Temiamo che, alla fine, il Governo a Taranto si occuperà di tappare le buche sulle strade piuttosto che offrire strumenti e risorse finanziarie per un reale sviluppo alternativo al disastro economico ed ambientale del centro siderurgico. L’ultima trovata del Contratto istituzionale di sviluppo, riunitosi in Prefettura, è il sostegno per i lavori al Ponte Girevole. Insomma, un tavolo nato con grandi ambizioni (e pochi soldi veri), guarda ora ad una questione sicuramente importante, ma che è un intervento di normale amministrazione tra Comune e Marina Militare. Dopo dieci decreti salva-Ilva c’era da aspettarselo!

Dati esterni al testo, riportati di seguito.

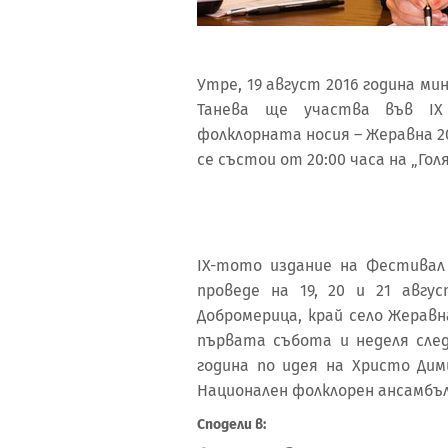
Утре, 19 август 2016 година м
Танева ще участва във IX
фолклорната носия – Жеравна 
се състои от 20:00 часа на „Гол
IX-тото издание на Фестивал
проведе на 19, 20 и 21 авг
Добромерица, край село Жерав
първата събота и неделя след
година по идея на Христо Дим
Национален фолклорен ансамбъл 
Сподели в: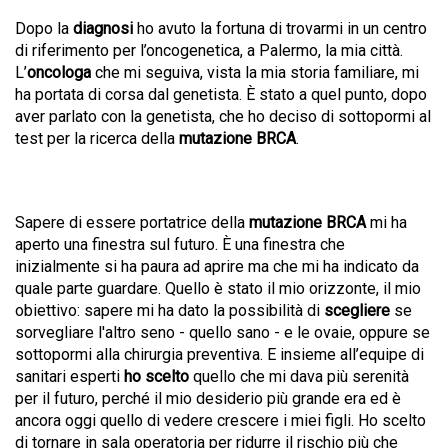
Dopo la
diagnosi
ho avuto la fortuna di trovarmi in un centro
di riferimento per l’oncogenetica, a Palermo, la mia città.
L’
oncologa
che mi seguiva, vista la mia storia familiare, mi
ha portata di corsa dal genetista. È stato a quel punto, dopo
aver parlato con la genetista, che ho deciso di sottopormi al
test per la ricerca della
mutazione BRCA
.
Sapere di essere portatrice della
mutazione BRCA
mi ha
aperto una finestra sul futuro. È una finestra che
inizialmente si ha paura ad aprire ma che mi ha indicato da
quale parte guardare. Quello è stato il mio orizzonte, il mio
obiettivo: sapere mi ha dato la possibilità di
scegliere
se
sorvegliare l'altro seno - quello sano - e le ovaie, oppure se
sottopormi alla chirurgia preventiva. E insieme all’equipe di
sanitari esperti
ho scelto
quello che mi dava più serenità
per il futuro, perché il mio desiderio più grande era ed è
ancora oggi quello di vedere crescere i miei figli. Ho scelto
di tornare in sala operatoria per ridurre il rischio più che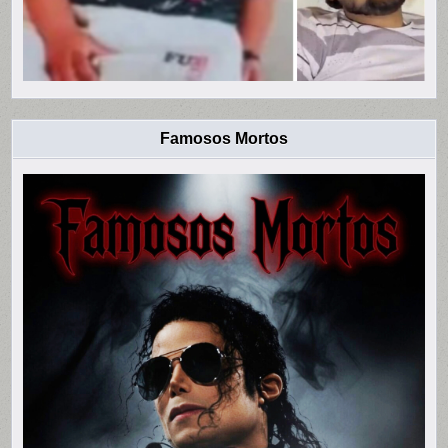
Famosos Mortos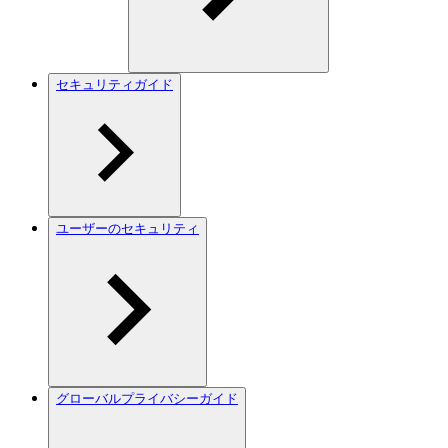
セキュリティガイド
ユーザーのセキュリティ
グローバルプライバシーガイド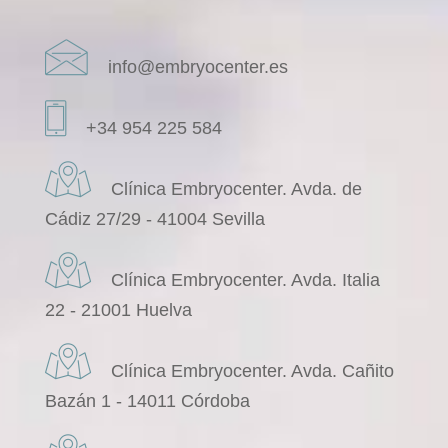
info@embryocenter.es
+34 954 225 584
Clínica Embryocenter. Avda. de
Cádiz 27/29 - 41004 Sevilla
Clínica Embryocenter. Avda. Italia
22 - 21001 Huelva
Clínica Embryocenter. Avda. Cañito
Bazán 1 - 14011 Córdoba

Doppio impegno sullo Ionio per il ministro per il Mezzogiorno Claudio De Vincenti. In mattinata il tavolo istituzionale per Taranto, nel pomeriggio il convegno sul futuro del porto. Finora, secondo quanto riferito dal rappresentante del Governo, ci sono opere in esecuzione per 460 milioni su un totale di quasi 900 milioni previsti dal Cis. In larga parte si tratta di somme investite per il porto (molo polisettoriale, piastra logistica integrata, raccordi ferroviari). Ai nastri di partenza i dragaggi con relativa vasca di colmata. Sullo sfondo restano ancora i 300 milioni per il nuovo ospedale San Cataldo. Prossimo appuntamento già fissato per il 24 marzo per la premiazione dei vincitori del Concorso di idee per la città vecchia. Una passerella cui nessuno vorrà mancare!
Nel pomeriggio il ministro ha partecipato ad un convegno durante il quale la Srm (società del gruppo Intesa-San Paolo-Banco Napoli) ha presentato uno studio sullo sviluppo del porto di Taranto. “Adesso – ha detto De Vincenti – ci sono le premesse per far dello scalo ionico un porto a 360 gradi dopo che per tanti anni è stato solo un porto industriale. Sul porto stiamo investendo molto e lo dimostra il fatto che una parte considerevole delle risorse del Contratto di sviluppo per Taranto riguardano proprio le infrastrutture del porto tra nuove opere, dragaggi dei fondali e piastra logistica”.